◆ Task requirements ◆
Return the line containing "Вгору (778, 2555)" and every line after it through the end of the entries below, with no other lines.

# # #

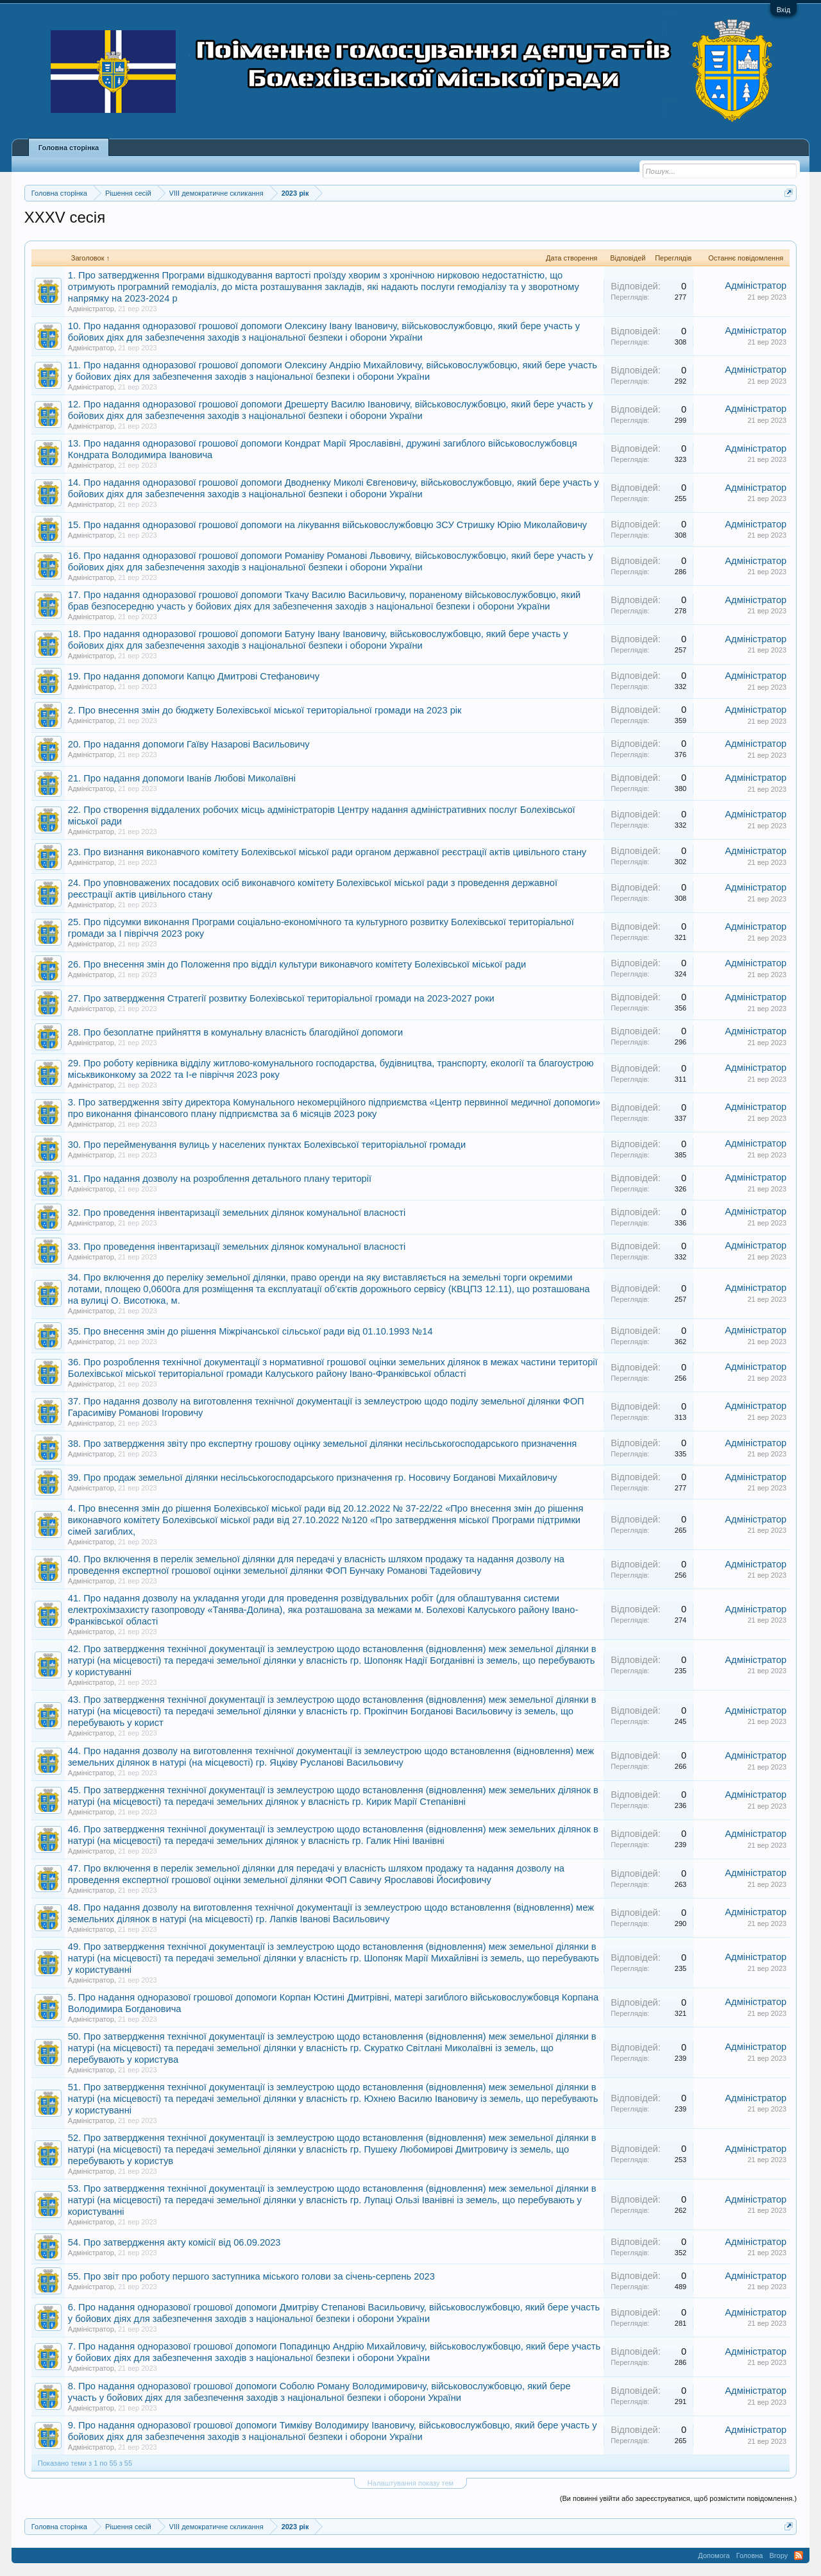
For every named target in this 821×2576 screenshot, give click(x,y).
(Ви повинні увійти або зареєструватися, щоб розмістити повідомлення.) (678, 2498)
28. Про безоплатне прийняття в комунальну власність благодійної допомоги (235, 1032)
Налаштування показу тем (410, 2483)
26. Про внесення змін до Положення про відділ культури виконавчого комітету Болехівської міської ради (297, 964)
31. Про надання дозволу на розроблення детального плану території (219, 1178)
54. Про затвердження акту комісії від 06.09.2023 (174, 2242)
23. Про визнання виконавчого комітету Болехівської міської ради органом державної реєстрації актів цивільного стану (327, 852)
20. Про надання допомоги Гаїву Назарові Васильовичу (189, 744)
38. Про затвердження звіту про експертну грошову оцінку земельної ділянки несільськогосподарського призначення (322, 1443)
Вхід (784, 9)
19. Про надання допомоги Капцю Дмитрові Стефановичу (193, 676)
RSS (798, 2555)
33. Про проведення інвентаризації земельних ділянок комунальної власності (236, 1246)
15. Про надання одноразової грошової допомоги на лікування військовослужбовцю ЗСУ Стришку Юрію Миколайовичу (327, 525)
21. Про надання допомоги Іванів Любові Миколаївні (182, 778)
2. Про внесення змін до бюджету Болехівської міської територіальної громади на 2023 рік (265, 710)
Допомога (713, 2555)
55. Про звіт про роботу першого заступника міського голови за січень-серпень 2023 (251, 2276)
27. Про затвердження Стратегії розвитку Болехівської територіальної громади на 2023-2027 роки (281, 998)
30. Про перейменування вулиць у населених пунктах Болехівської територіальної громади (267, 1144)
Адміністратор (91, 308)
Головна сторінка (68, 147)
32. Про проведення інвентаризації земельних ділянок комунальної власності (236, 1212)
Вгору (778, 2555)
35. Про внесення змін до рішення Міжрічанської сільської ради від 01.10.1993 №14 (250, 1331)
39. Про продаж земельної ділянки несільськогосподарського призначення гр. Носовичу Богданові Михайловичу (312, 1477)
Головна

# # #

◆ Expected answer ◆
Вгору (778, 2555)
35. Про внесення змін до рішення Міжрічанської сільської ради від 01.10.1993 №14 (250, 1331)
39. Про продаж земельної ділянки несільськогосподарського призначення гр. Носовичу Богданові Михайловичу (312, 1477)
Головна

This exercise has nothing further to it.